– А хочешь знать, Макумазан, какое отношение ко всем этим великим грядущим событиям имеет Садуко? Отвечу: он сыграет в них свою роль, не самую главную, но важную, и именно с этой целью я спас его ребенком от Бангу, человека Дингаана, и воспитал его воином. Но поскольку лгать я не могу, я предостерег Садуко, что он поступит благоразумно, если изберет путь мудрости, а не войны. Что ж, он убьет Бангу, который сейчас в ссоре с Пандой, и в его жизнь войдет женщина по имени Мамина, и эта женщина станет причиной войны между сыновьями Панды, а война эта приведет к гибели народа зулу, потому что тот, кто победит в ней, окажется никудышным королем для зулусов и навлечет на них гнев более могущественного народа. Так что Тот, кому не следовало родиться, и ндванде, и куаби, и тетвасы, которых зулусы угнетали, будут отмщены. Да, да, именно так говорит мне мой дух. Так оно и будет.
– А что ждет Садуко, моего друга и твоего воспитанника?
– Твой друг и мой воспитанник пойдет предназначенным ему путем, Макумазан, как ты и я. О чем же еще может мечтать Садуко, принимая во внимание, что это его собственный выбор. Он пойдет по этому пути и сыграет роль, которую Величайщий из великих уготовил ему. Не пытайся узнать большего, время само все раскроет, согласен? А теперь ступай отдыхать, Макумазан. Я тоже нуждаюсь в отдыхе, ведь я стар и слаб. А когда тебе захочется снова увидеть меня, мы продолжим наш разговор. И не за бывай: я всего лишь старый кафрский плут, который делает вид, будто знает то, чего людям знать не дано. Непременно вспомни об этом, когда встретишь буйвола с обломанным рогом в бочаге русла высохшей реки. И потом – когда женщина по имени Мамина сделает тебе некое предложение и тебе придется бороться с искушением, принять его или нет. Доброй ночи тебе, Бодрствующий в ночи, человек с чистым сердцем и удивительной судьбой. Доброй тебе ночи, и постарайся не судить слишком строго старого кафрского обманщика, чье имя отныне – Открыватель дорог. Мой слуга ждет снаружи, чтобы проводить тебя до твоей хижины. Если же ты хочешь успеть вернуться в крааль Умбези к завтрашнему вечеру, тебе следует отправиться в обратный путь завтра не позднее чем на восходе; по пути сюда ты наверняка уже понял, что Садуко хоть и дурень еще, но отличный ходок, а тебе ведь не понравилось отставать от него, верно, Макумазан?
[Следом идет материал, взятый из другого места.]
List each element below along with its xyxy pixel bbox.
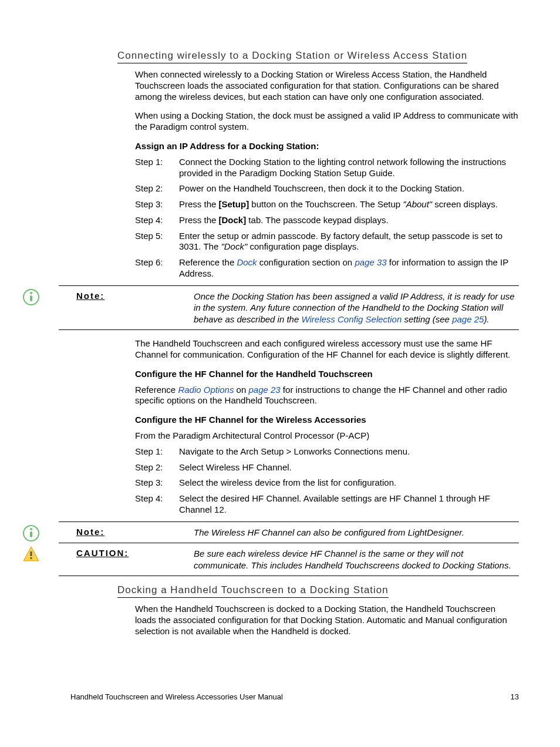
step-text: Select the wireless device from the list… <box>179 477 519 489</box>
link-page-25[interactable]: page 25 <box>452 314 484 324</box>
bold-text: [Dock] <box>219 215 247 225</box>
step-row: Step 5: Enter the setup or admin passcod… <box>135 231 519 253</box>
text-span: Press the <box>179 215 219 225</box>
text-span: button on the Touchscreen. The Setup <box>249 199 403 209</box>
footer-title: Handheld Touchscreen and Wireless Access… <box>70 692 283 701</box>
link-radio-options[interactable]: Radio Options <box>178 385 234 395</box>
step-text: Press the [Setup] button on the Touchscr… <box>179 199 519 210</box>
steps-assign-ip: Step 1: Connect the Docking Station to t… <box>135 157 519 280</box>
text-span: setting (see <box>402 314 452 324</box>
link-page-23[interactable]: page 23 <box>248 385 280 395</box>
step-row: Step 1: Navigate to the Arch Setup > Lon… <box>135 446 519 457</box>
link-wireless-config[interactable]: Wireless Config Selection <box>301 314 402 324</box>
step-text: Navigate to the Arch Setup > Lonworks Co… <box>179 446 519 457</box>
step-row: Step 1: Connect the Docking Station to t… <box>135 157 519 179</box>
step-text: Press the [Dock] tab. The passcode keypa… <box>179 215 519 226</box>
bold-text: [Setup] <box>219 199 249 209</box>
info-icon <box>22 524 40 542</box>
note-block-ip: Note: Once the Docking Station has been … <box>59 285 519 331</box>
link-page-33[interactable]: page 33 <box>355 257 386 267</box>
subhead-hf-handheld: Configure the HF Channel for the Handhel… <box>135 369 519 379</box>
para-intro-1: When connected wirelessly to a Docking S… <box>135 69 519 102</box>
step-text: Power on the Handheld Touchscreen, then … <box>179 183 519 194</box>
para-docking: When the Handheld Touchscreen is docked … <box>135 604 519 637</box>
text-span: tab. The passcode keypad displays. <box>246 215 388 225</box>
page-footer: Handheld Touchscreen and Wireless Access… <box>41 692 519 701</box>
step-text: Connect the Docking Station to the light… <box>179 157 519 179</box>
step-text: Select the desired HF Channel. Available… <box>179 493 519 516</box>
subhead-assign-ip: Assign an IP Address for a Docking Stati… <box>135 141 519 151</box>
section-heading-docking: Docking a Handheld Touchscreen to a Dock… <box>117 584 389 598</box>
text-span: on <box>234 385 248 395</box>
svg-rect-5 <box>30 531 32 537</box>
steps-hf-accessories: Step 1: Navigate to the Arch Setup > Lon… <box>135 446 519 516</box>
text-span: configuration section on <box>257 257 355 267</box>
step-row: Step 2: Select Wireless HF Channel. <box>135 462 519 473</box>
step-text: Reference the Dock configuration section… <box>179 257 519 280</box>
footer-page-number: 13 <box>511 692 519 701</box>
step-row: Step 3: Press the [Setup] button on the … <box>135 199 519 210</box>
step-row: Step 3: Select the wireless device from … <box>135 477 519 489</box>
text-span: Reference <box>135 385 178 395</box>
note-block-lightdesigner: Note: The Wireless HF Channel can also b… <box>59 521 519 544</box>
step-label: Step 6: <box>135 257 179 280</box>
caution-label: CAUTION: <box>59 548 194 558</box>
step-label: Step 1: <box>135 157 179 179</box>
text-span: Press the <box>179 199 219 209</box>
note-label: Note: <box>59 527 194 537</box>
text-span: configuration page displays. <box>247 241 359 251</box>
step-label: Step 4: <box>135 493 179 516</box>
text-span: screen displays. <box>432 199 498 209</box>
note-text: The Wireless HF Channel can also be conf… <box>194 527 519 539</box>
step-label: Step 5: <box>135 231 179 253</box>
step-row: Step 2: Power on the Handheld Touchscree… <box>135 183 519 194</box>
para-hf-handheld: Reference Radio Options on page 23 for i… <box>135 385 519 407</box>
svg-point-1 <box>30 292 32 294</box>
step-row: Step 4: Select the desired HF Channel. A… <box>135 493 519 516</box>
caution-block: CAUTION: Be sure each wireless device HF… <box>59 543 519 576</box>
subhead-hf-accessories: Configure the HF Channel for the Wireles… <box>135 415 519 425</box>
step-label: Step 2: <box>135 462 179 473</box>
caution-text: Be sure each wireless device HF Channel … <box>194 548 519 571</box>
para-pacp: From the Paradigm Architectural Control … <box>135 430 519 442</box>
svg-point-4 <box>30 528 32 530</box>
step-label: Step 2: <box>135 183 179 194</box>
step-label: Step 4: <box>135 215 179 226</box>
step-row: Step 4: Press the [Dock] tab. The passco… <box>135 215 519 226</box>
section-heading-connecting: Connecting wirelessly to a Docking Stati… <box>117 50 467 63</box>
italic-text: "About" <box>403 199 432 209</box>
svg-rect-8 <box>31 557 32 559</box>
note-text: Once the Docking Station has been assign… <box>194 291 519 325</box>
text-span: Reference the <box>179 257 237 267</box>
caution-icon <box>22 546 40 563</box>
italic-text: "Dock" <box>221 241 247 251</box>
step-label: Step 1: <box>135 446 179 457</box>
para-intro-2: When using a Docking Station, the dock m… <box>135 110 519 133</box>
step-label: Step 3: <box>135 477 179 489</box>
text-span: ). <box>484 314 489 324</box>
step-row: Step 6: Reference the Dock configuration… <box>135 257 519 280</box>
para-hf-intro: The Handheld Touchscreen and each config… <box>135 338 519 361</box>
step-text: Enter the setup or admin passcode. By fa… <box>179 231 519 253</box>
svg-rect-2 <box>30 295 32 301</box>
step-text: Select Wireless HF Channel. <box>179 462 519 473</box>
svg-rect-7 <box>31 551 32 556</box>
link-dock[interactable]: Dock <box>237 257 257 267</box>
info-icon <box>22 288 40 306</box>
step-label: Step 3: <box>135 199 179 210</box>
note-label: Note: <box>59 291 194 301</box>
Я встал, чтобы уйти, но по пути к выходу – очевидно, в голову Зикали пришла какая-то мысль – он окликнул меня и заставил снова сесть рядом с ним.
– Макумазан, – проговорил он, – позволь добавить еще несколько слов. Когда ты был совсем зеленым юнцом, ты приезжал в эту страну с Ретифом, верно?
– Да, – не сразу ответил я, поскольку по многим причинам предпочитаю как можно реже говорить об истории, связанной с убийством Ретифа, хотя я и записал ее. Даже мои друзья, сэр Генри Куртис и капитан Гуд, очень немного знают о доставшейся мне в той трагедии роли. – Но что тебе известно об этом деле, Зикали?
– Полагаю, все, что нужно, Макумазан, учитывая, что именно я его замыслил и что Дингаан убил тех буров по моему наущению, так же как он убил Чаку и Умлангаана.
– Ты хладнокровный старый убийца… – начал было я, но Зикали тотчас прервал меня:
– Почему ты швыряешь в меня злые прозвища, Макумазан, как я только что швырнул в тебя камень твоей судьбы? Почему ты называешь меня убийцей – только лишь по той причине, что я способствовал смерти нескольких белых людей, доводившихся тебе друзьями, людей, которые заявились на нашу землю, чтобы обманывать здесь черный народ?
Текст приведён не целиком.